▸ **YOUR INSTRUCTIONS**: Your response should be a copy of each line in the listing below that includes the word "sich".

▸ **EXCERPTED DATA**:

--*--

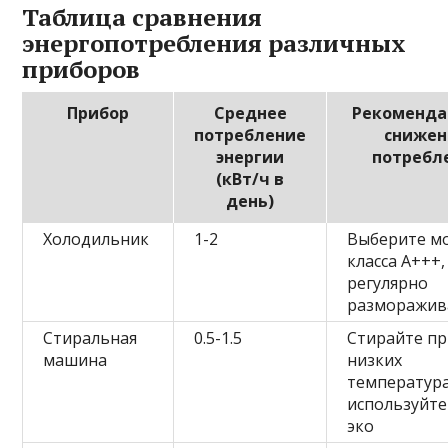
Таблица сравнения
энергопотребления различных
приборов
Прибор
Среднее
Рекоменда
потребление
сниже
энергии
потребл
(кВт/ч в
день)
Холодильник
1-2
Выберите м
класса А+++,
регулярно
разморажив
Стиральная
0.5-1.5
Стирайте п
машина
низких
температура
используйт
эко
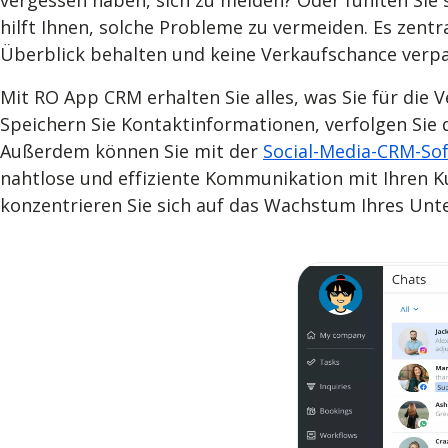
vergessen haben, sich zu melden? Oder fühlten Si
hilft Ihnen, solche Probleme zu vermeiden. Es zentr
Überblick behalten und keine Verkaufschance verp
Mit RO App CRM erhalten Sie alles, was Sie für di
Speichern Sie Kontaktinformationen, verfolgen Sie d
Außerdem können Sie mit der
Social-Media-CRM-So
nahtlose und effiziente Kommunikation mit Ihren K
konzentrieren Sie sich auf das Wachstum Ihres Un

--*--

▸ **WRITTEN RESPONSE**:
vergessen haben, sich zu melden? Oder fühlten Si
konzentrieren Sie sich auf das Wachstum Ihres Un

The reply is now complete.